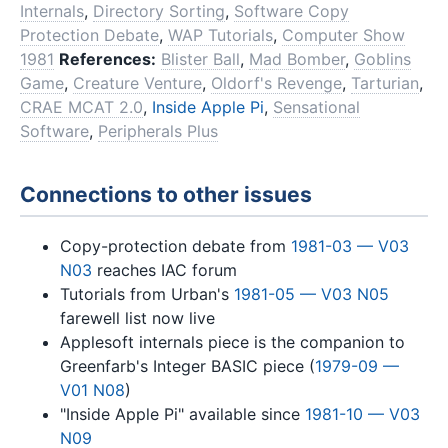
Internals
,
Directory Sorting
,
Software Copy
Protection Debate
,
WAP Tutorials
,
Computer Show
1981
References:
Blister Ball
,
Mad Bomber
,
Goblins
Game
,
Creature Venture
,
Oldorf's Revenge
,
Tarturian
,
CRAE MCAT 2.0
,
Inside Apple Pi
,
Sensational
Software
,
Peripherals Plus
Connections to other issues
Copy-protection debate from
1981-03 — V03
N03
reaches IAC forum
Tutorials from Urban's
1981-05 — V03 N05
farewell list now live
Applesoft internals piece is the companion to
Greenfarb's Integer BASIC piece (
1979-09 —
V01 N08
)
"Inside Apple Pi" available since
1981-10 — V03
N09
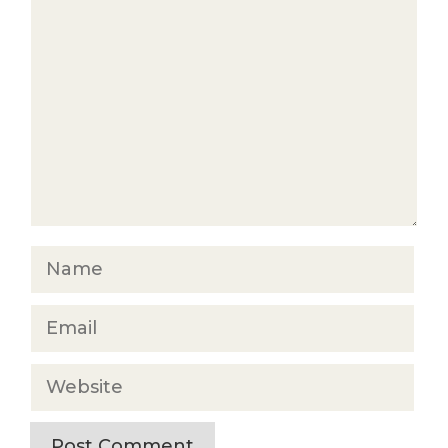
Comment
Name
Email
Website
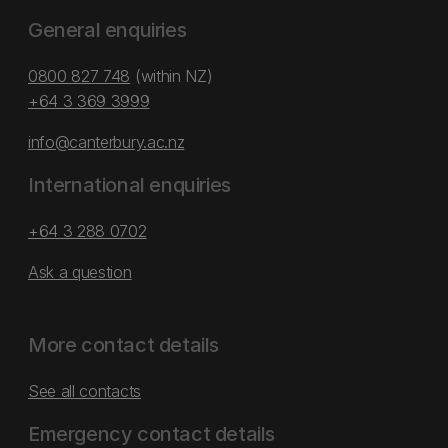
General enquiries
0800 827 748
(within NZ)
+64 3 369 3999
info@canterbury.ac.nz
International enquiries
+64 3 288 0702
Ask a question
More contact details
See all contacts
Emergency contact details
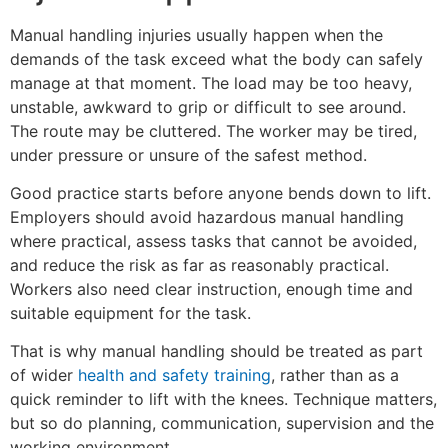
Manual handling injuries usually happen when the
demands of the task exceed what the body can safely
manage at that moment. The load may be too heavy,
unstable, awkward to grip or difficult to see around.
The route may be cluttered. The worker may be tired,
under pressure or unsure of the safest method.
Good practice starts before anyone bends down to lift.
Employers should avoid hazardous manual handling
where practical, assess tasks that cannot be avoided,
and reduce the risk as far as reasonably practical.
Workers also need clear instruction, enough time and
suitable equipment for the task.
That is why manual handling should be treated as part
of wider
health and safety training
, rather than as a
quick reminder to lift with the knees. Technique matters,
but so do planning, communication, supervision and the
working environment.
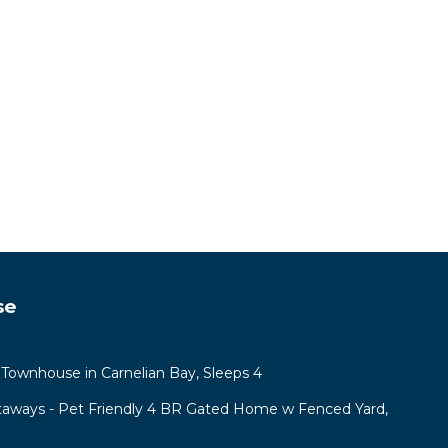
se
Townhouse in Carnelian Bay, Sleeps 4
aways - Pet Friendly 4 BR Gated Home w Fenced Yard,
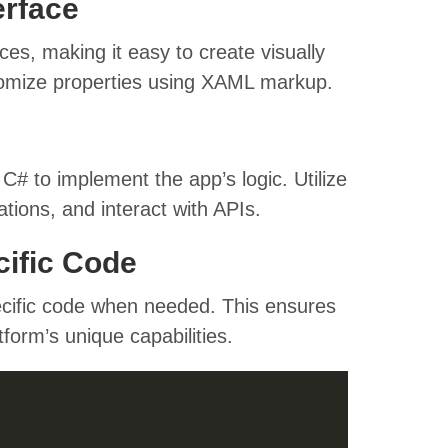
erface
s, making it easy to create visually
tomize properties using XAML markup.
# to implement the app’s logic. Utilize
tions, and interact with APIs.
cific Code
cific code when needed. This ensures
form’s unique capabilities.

================

__Task objective__: Exclude all pictures and reproduce exactly the lines from the one containing "Copy-protection debate from" through the final line of the entries above.

__Response area__:
Copy-protection debate from
1981-03 — V03
N03
reaches IAC forum
Tutorials from Urban's
1981-05 — V03 N05
farewell list now live
Applesoft internals piece is the companion to
Greenfarb's Integer BASIC piece (
1979-09 —
V01 N08
)
"Inside Apple Pi" available since
1981-10 — V03
N09
Comment
Name
Email
Website
General enquiries
0800 827 748
(within NZ)
+64 3 369 3999
info@canterbury.ac.nz
International enquiries
+64 3 288 0702
Ask a question
More contact details
See all contacts
Emergency contact details
Manual handling injuries usually happen when the
demands of the task exceed what the body can safely
manage at that moment. The load may be too heavy,
unstable, awkward to grip or difficult to see around.
The route may be cluttered. The worker may be tired,
under pressure or unsure of the safest method.
Good practice starts before anyone bends down to lift.
Employers should avoid hazardous manual handling
where practical, assess tasks that cannot be avoided,
and reduce the risk as far as reasonably practical.
Workers also need clear instruction, enough time and
suitable equipment for the task.
That is why manual handling should be treated as part
of wider
health and safety training
, rather than as a
quick reminder to lift with the knees. Technique matters,
but so do planning, communication, supervision and the
working environment.
se
Townhouse in Carnelian Bay, Sleeps 4
aways - Pet Friendly 4 BR Gated Home w Fenced Yard,
erface
s, making it easy to create visually
tomize properties using XAML markup.
# to implement the app’s logic. Utilize
tions, and interact with APIs.
cific Code
cific code when needed. This ensures
form’s unique capabilities.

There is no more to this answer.